▼

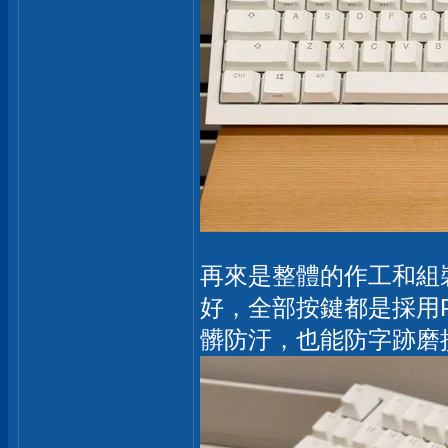
再來是整體的作工和組
好，全部按鍵都是採用
髒防汙，也能防字跡磨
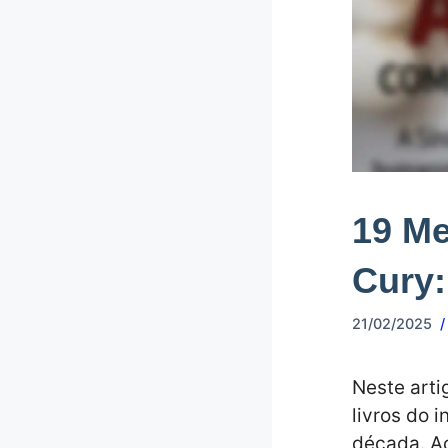
19 Me
Cury:
21/02/2025
Neste arti
livros do i
década. Ac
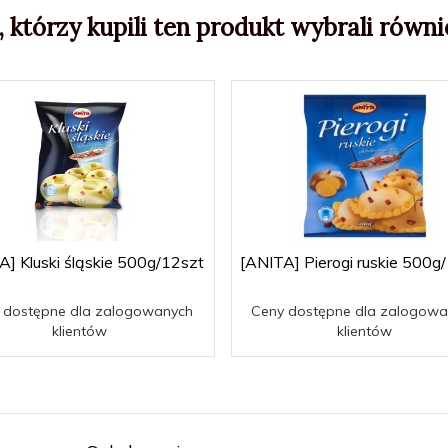
, którzy kupili ten produkt wybrali równie
A] Kluski śląskie 500g/12szt
[ANITA] Pierogi ruskie 500g
 dostępne dla zalogowanych
Ceny dostępne dla zalogowa
klientów
klientów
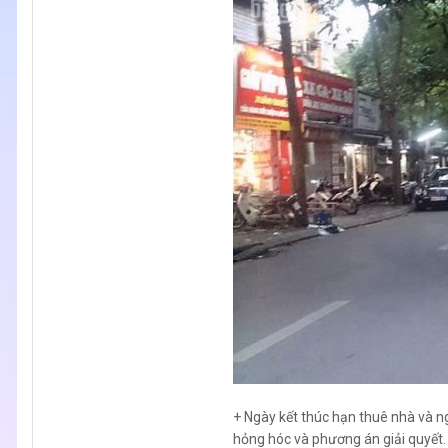
+ Ngày kết thúc hạn thuê nhà và n
hỏng hóc và phương án giải quyết.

▲

Within the entries, count the lines containing the string "dostępne" and state nothing but the result.

2